Hope Thomas M H, Bowman Howard, Bruce Rachel M, Leff Alex P, Price Cathy J
Department of Imaging Neuroscience, Institute of Neurology, University College London, London, UK.
Department of Psychology and Social Sciences, John Cabot University, Rome, Italy.
Ann Clin Transl Neurol. 2025 Aug;12(8):1619-1627. doi: 10.1002/acn3.70077. Epub 2025 Jun 12.
Current medicine cannot confidently predict who will recover from post-stroke impairments. Researchers have sought to bridge this gap by treating the post-stroke prognostic problem as a machine learning problem, reporting prediction error metrics across samples of patients whose outcomes are known. This approach effectively shares prediction error equally among the patients, which is contrary to the long-held clinical intuition that some patients' outcomes are more predictable than other patients' outcomes. Here, we test that intuition empirically, by asking whether those 'more predictable' patients can be identified before their outcomes are known.

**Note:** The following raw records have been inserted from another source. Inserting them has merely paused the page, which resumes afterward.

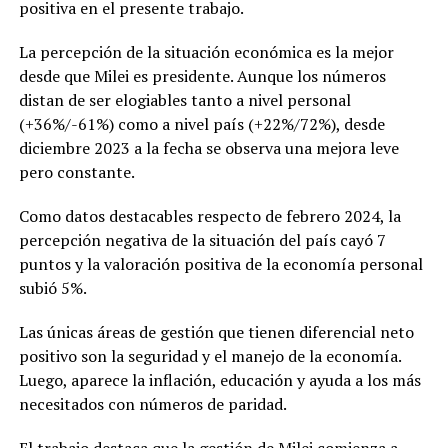
positiva en el presente trabajo.
La percepción de la situación económica es la mejor
desde que Milei es presidente. Aunque los números
distan de ser elogiables tanto a nivel personal
(+36%/-61%) como a nivel país (+22%/72%), desde
diciembre 2023 a la fecha se observa una mejora leve
pero constante.
Como datos destacables respecto de febrero 2024, la
percepción negativa de la situación del país cayó 7
puntos y la valoración positiva de la economía personal
subió 5%.
Las únicas áreas de gestión que tienen diferencial neto
positivo son la seguridad y el manejo de la economía.
Luego, aparece la inflación, educación y ayuda a los más
necesitados con números de paridad.
El trabajo destaca que la gestión de Milei comienza a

Drawing on lesion location and demographic data, we use ensemble classifiers to predict the presence of a variety of different language impairments in a large sample of stroke patients. We tune these models to maximise their Positive Predictive Value (or precision): that is, the probability that patients assigned to a class are really members of that class. We test whether those tuned models have high precision on independent data.
Precision-tuned models might only classify a subset of patients, but for that reduced set, the classifications are very likely to be correct: typically > 90% and sometimes > 95%. Small reductions of target precision could rapidly raise the proportion of patients for whom 'high enough precision' predictions can be made.
High precision prognoses are possible when predicting language outcomes after stroke. Providing such predictions for subsets of patients might be a reasonable intermediate step on the way to providing them for all.
目前的医学无法确切预测哪些中风后功能障碍患者能够康复。研究人员试图通过将中风后预后问题视为一个机器学习问题来弥合这一差距,报告已知预后患者样本的预测误差指标。这种方法在患者之间平均分配预测误差,这与长期以来的临床直觉相反,即有些患者的预后比其他患者更容易预测。在这里,我们通过询问那些“更可预测”的患者在其预后已知之前是否能够被识别来实证检验这种直觉。
利用病变位置和人口统计学数据,我们使用集成分类器来预测大量中风患者样本中各种不同语言障碍的存在情况。我们对这些模型进行调整,以最大化其阳性预测值(或精确率):即被归类到某一类别的患者真正属于该类别的概率。我们测试那些调整后的模型在独立数据上是否具有高精度。
精确率调整后的模型可能只能对一部分患者进行分类,但对于这一减少后的集合,分类很可能是正确的:通常>90%,有时>95%。目标精确率的小幅降低可能会迅速提高能够做出“足够高精度”预测的患者比例。
预测中风后的语言预后时,高精度预后是可能的。为部分患者提供此类预测可能是朝着为所有患者提供预测迈出的合理中间步骤。